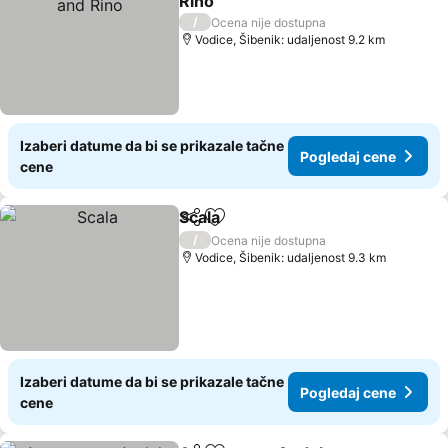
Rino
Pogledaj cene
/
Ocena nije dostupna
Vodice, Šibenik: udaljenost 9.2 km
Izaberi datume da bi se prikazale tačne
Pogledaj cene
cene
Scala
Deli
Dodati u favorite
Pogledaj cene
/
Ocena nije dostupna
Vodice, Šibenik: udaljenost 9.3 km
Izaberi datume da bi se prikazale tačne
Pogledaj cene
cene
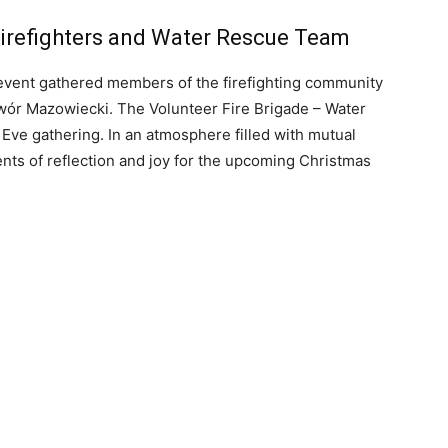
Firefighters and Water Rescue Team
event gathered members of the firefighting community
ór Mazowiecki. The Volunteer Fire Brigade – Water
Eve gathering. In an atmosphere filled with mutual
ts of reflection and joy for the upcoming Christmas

· · ·

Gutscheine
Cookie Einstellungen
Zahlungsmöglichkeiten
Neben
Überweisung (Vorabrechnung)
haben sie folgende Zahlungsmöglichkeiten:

· · ·

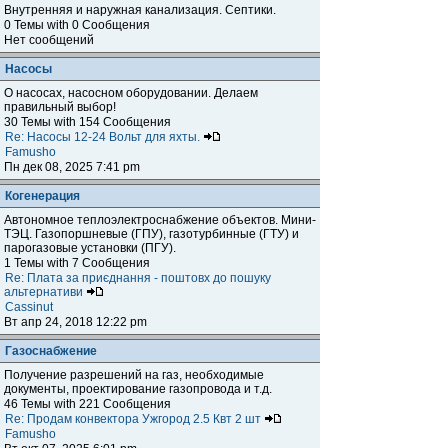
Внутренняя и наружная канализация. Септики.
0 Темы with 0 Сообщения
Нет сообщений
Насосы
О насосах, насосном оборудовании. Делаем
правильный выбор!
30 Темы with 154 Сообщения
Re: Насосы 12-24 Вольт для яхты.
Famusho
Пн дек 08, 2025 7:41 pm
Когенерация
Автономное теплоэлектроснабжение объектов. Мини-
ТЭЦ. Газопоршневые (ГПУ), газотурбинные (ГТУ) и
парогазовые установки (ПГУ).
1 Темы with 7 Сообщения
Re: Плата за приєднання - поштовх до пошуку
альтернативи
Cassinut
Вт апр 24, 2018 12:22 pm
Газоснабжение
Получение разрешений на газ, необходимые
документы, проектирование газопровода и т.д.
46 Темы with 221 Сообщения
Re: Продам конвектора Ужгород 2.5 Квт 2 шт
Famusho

· · ·

WHAT YOU NEED TO DO:
Across the material above, count each line with the string "Šibenik" and state the number alone.

RESPONSE TO THIS EXERCISE:
2